*** Opening of Extracted information ***

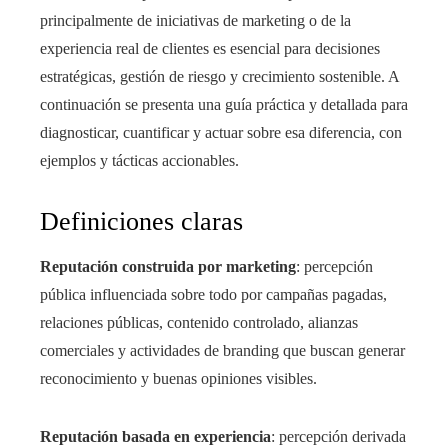
principalmente de iniciativas de marketing o de la
experiencia real de clientes es esencial para decisiones
estratégicas, gestión de riesgo y crecimiento sostenible. A
continuación se presenta una guía práctica y detallada para
diagnosticar, cuantificar y actuar sobre esa diferencia, con
ejemplos y tácticas accionables.
Definiciones claras
Reputación construida por marketing
: percepción
pública influenciada sobre todo por campañas pagadas,
relaciones públicas, contenido controlado, alianzas
comerciales y actividades de branding que buscan generar
reconocimiento y buenas opiniones visibles.
Reputación basada en experiencia
: percepción derivada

*** Close of Extracted information ***

**Requirement:** Each record above is to be copied exactly. Drop the pictures.

**Task output:**
principalmente de iniciativas de marketing o de la
experiencia real de clientes es esencial para decisiones
estratégicas, gestión de riesgo y crecimiento sostenible. A
continuación se presenta una guía práctica y detallada para
diagnosticar, cuantificar y actuar sobre esa diferencia, con
ejemplos y tácticas accionables.
Definiciones claras
Reputación construida por marketing
: percepción
pública influenciada sobre todo por campañas pagadas,
relaciones públicas, contenido controlado, alianzas
comerciales y actividades de branding que buscan generar
reconocimiento y buenas opiniones visibles.
Reputación basada en experiencia
: percepción derivada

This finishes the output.